I agree, forcing your app into the lowest common denominator of portable SQL is crippling. JSONB columns in particular are extremely useful in Postgres.

Nice! I did not know Postgres had that. We'll probably do something similar next time we prioritize improvements to the test runner.

Right now we are pulling a postgres:10 container down from our ECR on every run :laughcry: so definitely some low hanging fruit around that.

I think we will rebuild the postgres container up to our most recent migrations in prod branch then bake that container onto the gitlab runner AMI daily. Then the test runner can just start that and apply any migrations in the merge request and proceed with the tests.

It obviously makes sense that creating a new PG instance will be slower than creating a sqlite database.
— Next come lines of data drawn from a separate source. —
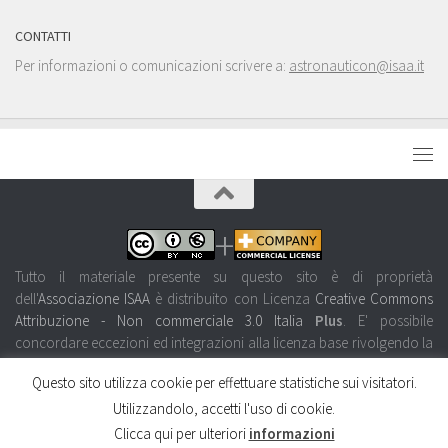
CONTATTI
Per informazioni o comunicazioni scrivere a:
astronauticon@isaa.it
+
Tutto il materiale presente su questo sito è di proprietà
dell'
Associazione ISAA
è distribuito con Licenza
Creative Commons
Attribuzione - Non commerciale 3.0 Italia
Plus
. E' possibile
concordare eccezioni ed integrazioni alla licenza base rivolgendo la
propria richiesta all'Associazione ISAA tramite
una semplice e-mail.
Questo sito utilizza cookie per effettuare statistiche sui visitatori.
Powered by
- Progettato con il
Go Hueman Pro
Utilizzandolo, accetti l'uso di cookie.
Clicca qui per ulteriori
informazioni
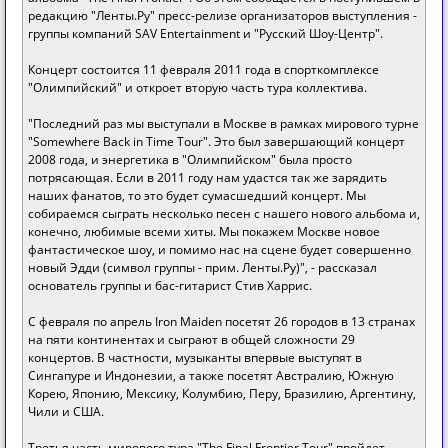
редакцию "Ленты.Ру" пресс-релизе организаторов выступления -
группы компаний SAV Entertainment и "Русский Шоу-Центр".
Концерт состоится 11 февраля 2011 года в спорткомплексе
"Олимпийский" и откроет вторую часть тура коллектива.
"Последний раз мы выступали в Москве в рамках мирового турне
"Somewhere Back in Time Tour". Это был завершающий концерт
2008 года, и энергетика в "Олимпийском" была просто
потрясающая. Если в 2011 году нам удастся так же зарядить
наших фанатов, то это будет сумасшедший концерт. Мы
собираемся сыграть несколько песен с нашего нового альбома и,
конечно, любимые всеми хиты. Мы покажем Москве новое
фантастическое шоу, и помимо нас на сцене будет совершенно
новый Эдди (символ группы - прим. Ленты.Ру)", - рассказал
основатель группы и бас-гитарист Стив Харрис.
С февраля по апрель Iron Maiden посетят 26 городов в 13 странах
на пяти континентах и сыграют в общей сложности 29
концертов. В частности, музыканты впервые выступят в
Сингапуре и Индонезии, а также посетят Австралию, Южную
Корею, Японию, Мексику, Колумбию, Перу, Бразилию, Аргентину,
Чили и США.
Третья часть мирового тура "The Final Frontier Tour" пройдет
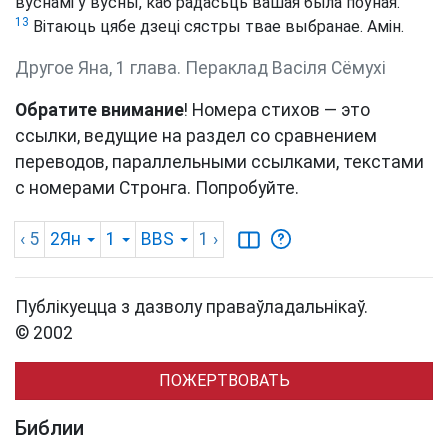
вуснамі ў вусны, каб радасьць вашая была поўная.
13
Вітаюць цябе дзеці сястры твае выбранае. Амін.
Другое Яна, 1 глава. Пераклад Васіля Сёмухі
Обратите внимание
! Номера стихов — это
ссылки, ведущие на раздел со сравнением
переводов, параллельными ссылками, текстами
с номерами Стронга. Попробуйте.
‹ 5
2Ян
1
BBS
1
›
Публікуецца з дазволу праваўладальнікаў.
© 2002
ПОЖЕРТВОВАТЬ
Библии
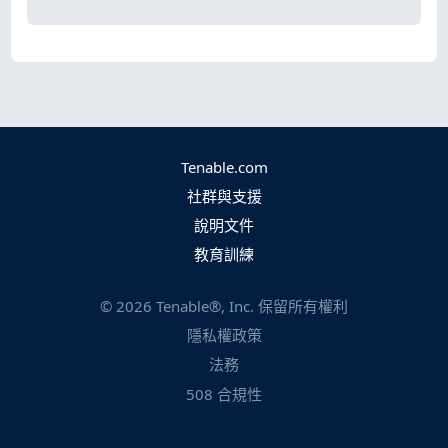
Tenable.com
社群與支援
說明文件
教育訓練
©
2026
Tenable®, Inc. 保留所有權利
隱私權政策
法務
508 合規性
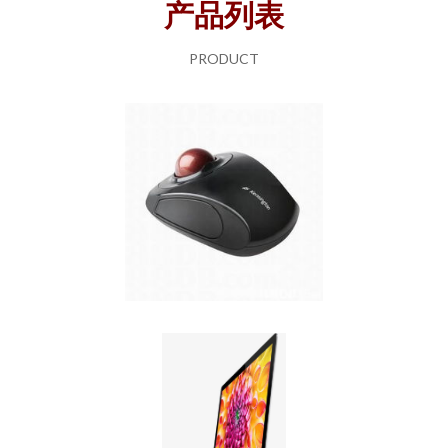
产品列表
PRODUCT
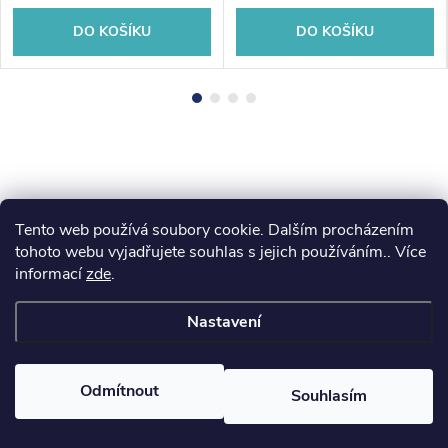
DO KOŠÍKU
DO KOŠÍKU
Tento web používá soubory cookie. Dalším procházením
Z
tohoto webu vyjadřujete souhlas s jejich používáním.. Více
koupelny-sanita.cz
kupelne-online.sk
informací
zde
.
á
Nastavení
p
Copyright 2026
eshopsanita.cz
. Všechna práva vyhrazena.
a
Odmítnout
Souhlasím
Vytvořil Shoptet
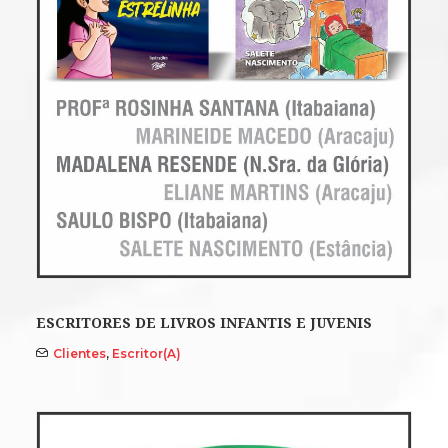
ESCRITORES DE LIVROS INFANTIS E JUVENIS
Clientes
,
Escritor(a)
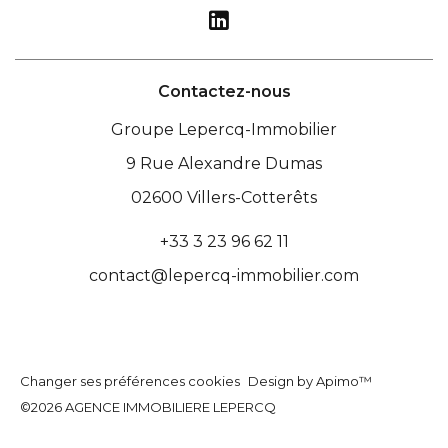
Contactez-nous
Groupe Lepercq-Immobilier
9 Rue Alexandre Dumas
02600
Villers-Cotterêts
+33 3 23 96 62 11
contact@lepercq-immobilier.com
Changer ses préférences cookies
Design by
Apimo™
©2026 AGENCE IMMOBILIERE LEPERCQ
There also is some inherent speed difference for simple queries just by virtue of sqlite not needing to context switch to a separate process and to marshal the query/results across process boundaries.
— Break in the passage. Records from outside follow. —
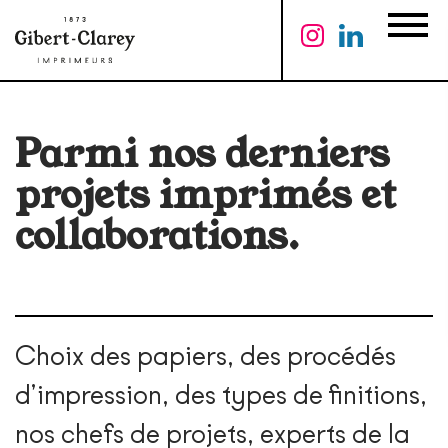
Menu
Parmi nos derniers
projets imprimés et
collaborations.
Choix des papiers, des procédés
d’impression, des types de finitions,
nos chefs de projets, experts de la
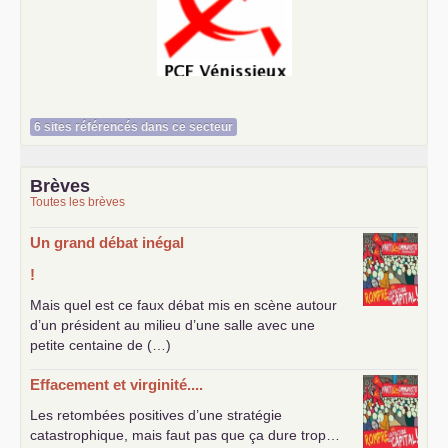
Le Vénissian
6 sites référencés dans ce secteur
Brèves
Toutes les brèves
Un grand débat inégal
!
Mais quel est ce faux débat mis en scène autour
d’un président au milieu d’une salle avec une
petite centaine de (…)
Effacement et virginité....
Les retombées positives d’une stratégie
catastrophique, mais faut pas que ça dure trop…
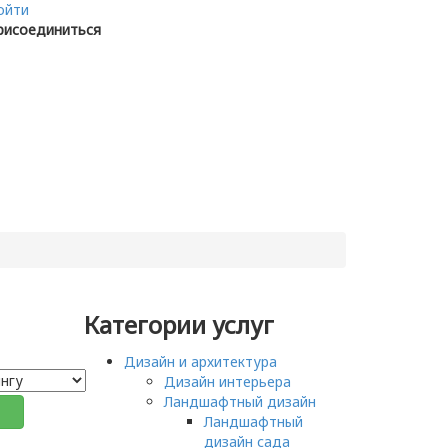
ойти
рисоединиться
Категории услуг
Дизайн и архитектура
Дизайн интерьера
Ландшафтный дизайн
Ландшафтный
дизайн сада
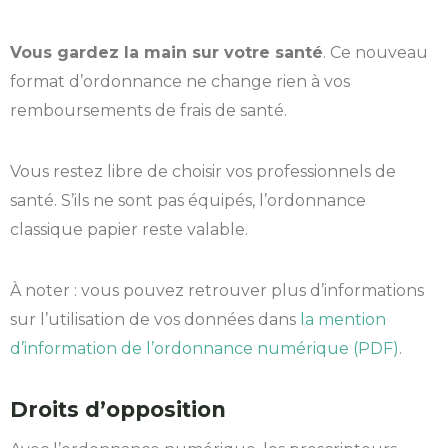
Vous gardez la main sur votre santé
. Ce nouveau
format d’ordonnance ne change rien à vos
remboursements de frais de santé.
Vous restez libre de choisir vos professionnels de
santé. S’ils ne sont pas équipés, l’ordonnance
classique papier reste valable.
À noter : vous pouvez retrouver plus d’informations
sur l’utilisation de vos données dans
la mention
d’information de l’ordonnance numérique (PDF)
.
Droits d’opposition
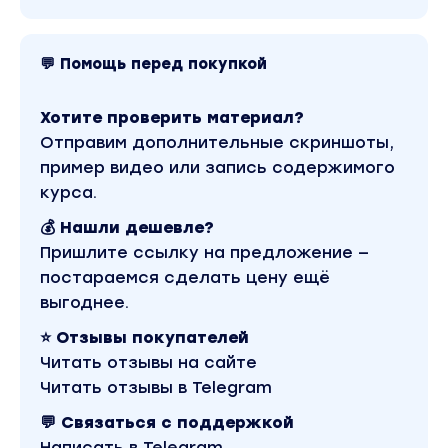
💬 Помощь перед покупкой
Вам нужен мастер-класс, если:
Хотите проверить материал?
1) Вы таргетолог
Отправим дополнительные скриншоты,
и хотите освоить новый рекламный канал
пример видео или запись содержимого
2) Вы работаете в digital
курса.
и изучаете возможности развития Telegram-
💰 Нашли дешевле?
каналов
Пришлите ссылку на предложение —
3) Вы собственник бизнеса
постараемся сделать цену ещё
и ищете дополнительные способы
выгоднее.
продвижения
⭐ Отзывы покупателей
Читать отзывы на сайте
Программа мастер-класса
Читать отзывы в Telegram
💬 Связаться с поддержкой
— 4 стратегии продвижения канала через
Написать в Telegram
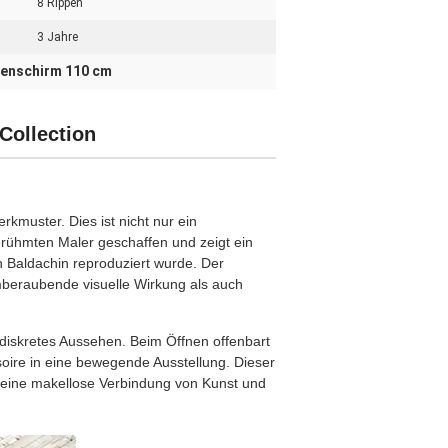
8 Rippen
3 Jahre
enschirm 110 cm
Collection
muster. Dies ist nicht nur ein
erühmten Maler geschaffen und zeigt ein
 Baldachin reproduziert wurde. Der
mberaubende visuelle Wirkung als auch
diskretes Aussehen. Beim Öffnen offenbart
oire in eine bewegende Ausstellung. Dieser
– eine makellose Verbindung von Kunst und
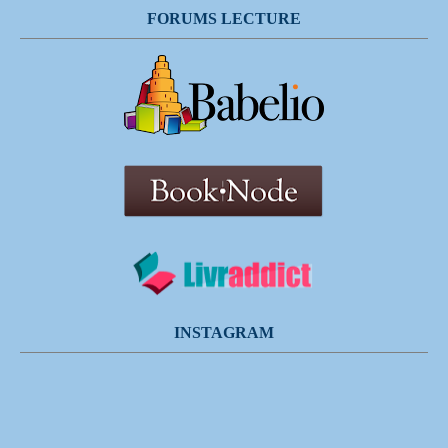
FORUMS LECTURE
INSTAGRAM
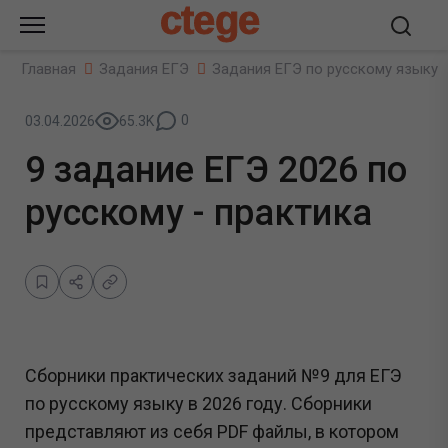
ctege
Главная
Задания ЕГЭ
Задания ЕГЭ по русскому языку
0
03.04.2026
65.3K
9 задание ЕГЭ 2026 по
русскому - практика
Сборники практических заданий №9 для ЕГЭ
по русскому языку в 2026 году. Сборники
представляют из себя PDF файлы, в котором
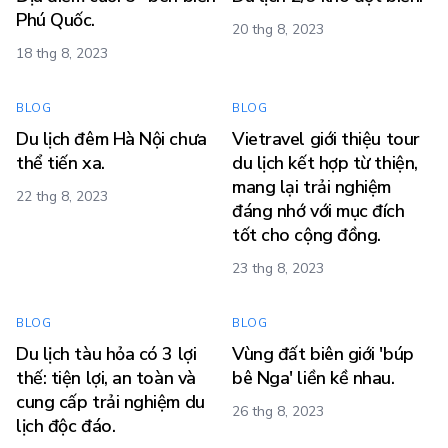
Phú Quốc.
20 thg 8, 2023
18 thg 8, 2023
BLOG
BLOG
Du lịch đêm Hà Nội chưa
Vietravel giới thiệu tour
thể tiến xa.
du lịch kết hợp từ thiện,
mang lại trải nghiệm
22 thg 8, 2023
đáng nhớ với mục đích
tốt cho cộng đồng.
23 thg 8, 2023
BLOG
BLOG
Du lịch tàu hỏa có 3 lợi
Vùng đất biên giới 'búp
thế: tiện lợi, an toàn và
bê Nga' liền kề nhau.
cung cấp trải nghiệm du
26 thg 8, 2023
lịch độc đáo.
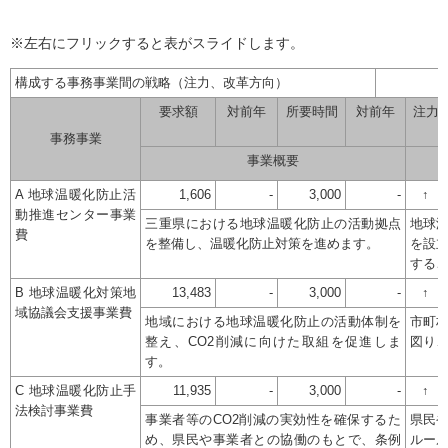
※左右にフリックすると表がスライドします。
構成する事務事業間の戦略（注力、改革方向）
要求額
対前年
所要時間
対前年
注力
事務事業
事業概要
A 地球温暖化防止活
1,606
-
3,000
-
↑
動推進センター事業
三重県における地球温暖化防止の活動拠点
地球
費
を整備し、温暖化防止対策を進めます。
を設
する
B 地球温暖化対策地
13,483
-
3,000
-
↑
域協議会支援事業費
地域における地球温暖化防止の活動体制を
市町
整え、CO2削減に向けた取組を促進しま
図り
す。
C 地球温暖化防止手
11,935
-
3,000
-
↑
法検討事業費
事業者等のCO2削減の実効性を確保するた
県民
め、県民や事業者との協働のもとで、条例
ルー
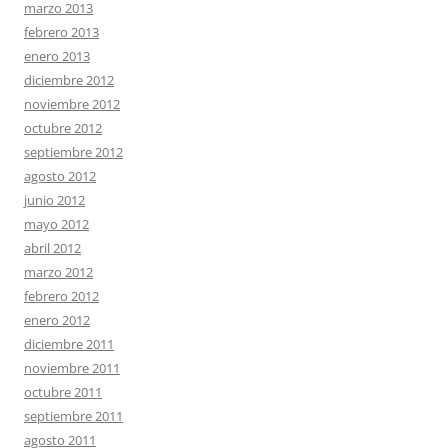
marzo 2013
febrero 2013
enero 2013
diciembre 2012
noviembre 2012
octubre 2012
septiembre 2012
agosto 2012
junio 2012
mayo 2012
abril 2012
marzo 2012
febrero 2012
enero 2012
diciembre 2011
noviembre 2011
octubre 2011
septiembre 2011
agosto 2011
But if the difference is more substantial than those factors would suggest, I'd be interested to see if we can do something about it from the PG side.

if you keep using sqlite for tests it forces Your database logic to be universal. You could confidently switch to other db like mysql any time.
It also means that you have to stick to the lowest common denominator, which is approximately equivalent to the state of the art as of a quarter century ago.

Every benefit has a cost. The benefit doesn't always justify the cost.

edit: To add to that - I've seen more than a couple major database engine migrations in my day, so it's not to say that that isn't a concern. But none of them has ever been from one SQL RDBMS to another. More common is migrating among different classes of database. MySQL to Mongo, Oracle to BigTable, Couch to Cassandra, something like that. MS Access to MS SQL Server a couple times, but even those are different enough that it was never going to be as simple as changing the connection string and having a carefree life.

The speculative future proofing that you do almost never manages to work for the future you end up actually living.

This also means that you have to stick to the lowest common denominator between all databases.
This was specifically why we moved away from sqlite. We wanted to take advantage of features postgres offers that are not universal.
Can't you use transactions to set up and tear down fixtures? That should be a lot faster than spinning up a new database every time.
Yes, that is how the test suite handles it. The CI uses a fresh db for each run of the test job but within that job, it uses 1 instance of the database.

Locally we have a flag to keep the test db alive between runs which speeds the tests up and can help with debugging.

The slowest part of the test run in the CI is building the application container and pulling down the postgres container. I'm sure there are improvements to how we are handling this but it isn't enough of an issue to prioritize it now.

Our issue with fixtures has more to do with changing application code and not having a great way to generate/regenerate the fixtures from live data. We've tried a few different libraries to do this but haven't found any that we love.